Frédéric Blanc : A tes yeux, « leur version des faits » semble inclure des idéologies parfaitement incompatibles. Tu y inclus pêle-mêle : « Dieu, pas Dieu, le Parti, la Révolution, le Conservatisme, les Valeurs, l’Insoumission, l’Anarchisme, la Tradition etc. » J'imagine qu’un communiste orthodoxe rechignerait à admettre qu’il partage la même « version des faits » qu’un catholique intégriste ou un chantre de l’économie néo-libérale... Qu’est-ce qui les rapproche selon toi ?
Gilles Farcet : Ce qui les rapproche, c’est leur identification totale à une idéologie.

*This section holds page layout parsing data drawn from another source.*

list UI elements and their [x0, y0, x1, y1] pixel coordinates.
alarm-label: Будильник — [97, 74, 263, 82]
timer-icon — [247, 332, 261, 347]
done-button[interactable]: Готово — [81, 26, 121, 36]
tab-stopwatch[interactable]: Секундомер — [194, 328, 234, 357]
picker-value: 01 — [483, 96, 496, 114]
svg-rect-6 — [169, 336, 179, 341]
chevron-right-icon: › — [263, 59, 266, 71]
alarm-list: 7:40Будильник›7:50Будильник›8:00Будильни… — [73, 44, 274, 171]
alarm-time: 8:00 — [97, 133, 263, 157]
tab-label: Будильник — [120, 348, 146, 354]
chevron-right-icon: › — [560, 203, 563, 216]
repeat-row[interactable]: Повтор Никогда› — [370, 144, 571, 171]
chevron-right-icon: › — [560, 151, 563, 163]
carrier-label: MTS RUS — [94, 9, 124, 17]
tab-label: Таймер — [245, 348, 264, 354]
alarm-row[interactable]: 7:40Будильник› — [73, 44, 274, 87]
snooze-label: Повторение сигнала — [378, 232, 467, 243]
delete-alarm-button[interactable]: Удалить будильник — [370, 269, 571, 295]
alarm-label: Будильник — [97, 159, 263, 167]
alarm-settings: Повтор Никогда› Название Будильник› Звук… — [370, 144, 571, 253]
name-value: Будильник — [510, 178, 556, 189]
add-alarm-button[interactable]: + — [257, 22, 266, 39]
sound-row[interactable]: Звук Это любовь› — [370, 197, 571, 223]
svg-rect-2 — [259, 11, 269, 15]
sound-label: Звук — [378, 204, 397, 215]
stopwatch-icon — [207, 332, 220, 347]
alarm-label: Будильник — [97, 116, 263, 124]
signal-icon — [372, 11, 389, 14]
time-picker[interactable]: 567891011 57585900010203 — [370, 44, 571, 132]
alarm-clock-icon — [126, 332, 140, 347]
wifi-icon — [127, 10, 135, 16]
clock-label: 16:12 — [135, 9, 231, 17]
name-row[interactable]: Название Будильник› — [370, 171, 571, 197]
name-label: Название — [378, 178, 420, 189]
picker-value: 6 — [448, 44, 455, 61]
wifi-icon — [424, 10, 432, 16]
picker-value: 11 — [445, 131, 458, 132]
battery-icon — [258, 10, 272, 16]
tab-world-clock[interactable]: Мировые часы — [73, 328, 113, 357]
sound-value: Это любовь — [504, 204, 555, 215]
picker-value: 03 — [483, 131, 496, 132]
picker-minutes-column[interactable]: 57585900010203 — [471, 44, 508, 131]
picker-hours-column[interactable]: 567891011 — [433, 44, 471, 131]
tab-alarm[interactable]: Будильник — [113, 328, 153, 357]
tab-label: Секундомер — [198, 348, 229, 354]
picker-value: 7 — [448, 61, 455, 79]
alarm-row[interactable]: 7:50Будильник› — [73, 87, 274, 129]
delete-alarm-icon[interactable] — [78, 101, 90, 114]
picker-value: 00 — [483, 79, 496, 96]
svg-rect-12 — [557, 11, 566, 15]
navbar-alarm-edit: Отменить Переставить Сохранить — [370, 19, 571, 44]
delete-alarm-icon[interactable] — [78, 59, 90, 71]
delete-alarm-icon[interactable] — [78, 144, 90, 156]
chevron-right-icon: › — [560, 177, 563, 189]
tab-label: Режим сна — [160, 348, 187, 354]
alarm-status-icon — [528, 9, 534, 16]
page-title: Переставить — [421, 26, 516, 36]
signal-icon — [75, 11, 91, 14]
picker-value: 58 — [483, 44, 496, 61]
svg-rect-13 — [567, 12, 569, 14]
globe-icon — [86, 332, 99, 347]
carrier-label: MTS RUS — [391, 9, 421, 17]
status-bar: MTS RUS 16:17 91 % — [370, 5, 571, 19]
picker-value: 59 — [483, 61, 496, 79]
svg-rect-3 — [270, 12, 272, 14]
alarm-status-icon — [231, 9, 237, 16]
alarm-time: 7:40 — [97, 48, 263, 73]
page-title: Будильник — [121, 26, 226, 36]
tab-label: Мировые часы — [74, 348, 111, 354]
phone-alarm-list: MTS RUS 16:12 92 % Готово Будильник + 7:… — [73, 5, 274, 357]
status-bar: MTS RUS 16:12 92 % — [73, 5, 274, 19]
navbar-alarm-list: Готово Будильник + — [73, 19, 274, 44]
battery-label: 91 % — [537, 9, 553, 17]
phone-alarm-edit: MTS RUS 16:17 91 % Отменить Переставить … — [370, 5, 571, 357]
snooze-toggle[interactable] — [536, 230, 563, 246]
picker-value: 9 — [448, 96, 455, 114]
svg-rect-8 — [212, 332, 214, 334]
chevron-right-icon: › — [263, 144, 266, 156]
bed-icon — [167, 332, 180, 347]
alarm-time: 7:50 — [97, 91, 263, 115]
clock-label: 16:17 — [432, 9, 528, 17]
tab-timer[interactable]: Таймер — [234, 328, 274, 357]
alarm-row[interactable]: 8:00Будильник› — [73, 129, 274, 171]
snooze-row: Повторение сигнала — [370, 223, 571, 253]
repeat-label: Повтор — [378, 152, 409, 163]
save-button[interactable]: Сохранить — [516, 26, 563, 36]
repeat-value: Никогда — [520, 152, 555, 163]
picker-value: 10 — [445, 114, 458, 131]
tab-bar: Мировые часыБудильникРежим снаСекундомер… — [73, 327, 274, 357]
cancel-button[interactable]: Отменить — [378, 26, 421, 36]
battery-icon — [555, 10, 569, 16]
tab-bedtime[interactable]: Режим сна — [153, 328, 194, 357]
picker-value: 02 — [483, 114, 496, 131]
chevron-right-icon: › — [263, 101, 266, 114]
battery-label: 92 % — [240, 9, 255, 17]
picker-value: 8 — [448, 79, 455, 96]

Celle-ci peut être religieuse, comme le christianisme, politique et économique, comme le communisme ou le capitalisme libéral. Je ne prétends pas que ces idéologies soient entièrement néfastes ou inutiles… Si je ne suis pas marxiste, je ne considère pas non plus que le communisme se réduise à un tissu d’inepties. La lutte des classes n’est pas une invention de Marx ! De là à dire que ce soit l’unique moteur de l’histoire… Toute idéologie digne de ce nom, je ne parle ici pas des discours extrémistes dont j’ai une sainte horreur, est porteuse d’une part de vérité. Toutes entrevoient un aspect de la réalité. Les problèmes commencent à partir du moment où l’on prétend ériger une philosophie en dogme et où l’on s’imagine qu’elle est capable de rendre compte de la totalité du réel. Ce genre de réductionnisme est toujours l’expression d’une peur.
Frédéric Blanc : Est-il possible à un être humain de se libérer complètement de ses conditionnements idéologiques ? Un esprit mal tourné pourrait par exemple te faire remarquer que ton discours relève d’une idéologie spiritualiste…
Gilles Farcet : Tu as raison. J’ai un certain regard sur le monde que l’on peut qualifier de spiritualiste. Toute la question est alors de voir si mon « spiritualisme » m’empêche de comprendre, pourquoi pas d’apprécier pour leurs qualités, un matérialiste récusant toute dimension spirituelle, ou un militant qui ne voit de sens que dans l’engagement politique. En tant que forme, je ne crois pas que l’être humain puisse totalement échapper aux conditionnements. Être vivant équivaut toujours à être sous influence… Avancer qu’une forme pourrait être intégralement non conditionnée me paraît absurde. On affirme volontiers que les grands sages vivent libres de tout conditionnement. A un certain niveau, d’accord… Il n’empêche que de manière plus ordinaire, en tant que formes, c’est à dire en tant qu’êtres humains, ils demeurent dans une certaine mesure le produit de leur culture, de la société dans laquelle ils ont grandi et évoluent. Toute la différence, et elle change tout, réside dans la relation qu’ils entretiennent avec ces conditionnements relatifs. Pour le dire simplement en prenant un exemple que j’ai bien connu, Arnaud Desjardins n’était pas prisonnier d’une mentalité bourgeoise et protestante. Et cependant, il restait reconnaissable en tant qu’homme de sa génération issu d’un certain milieu.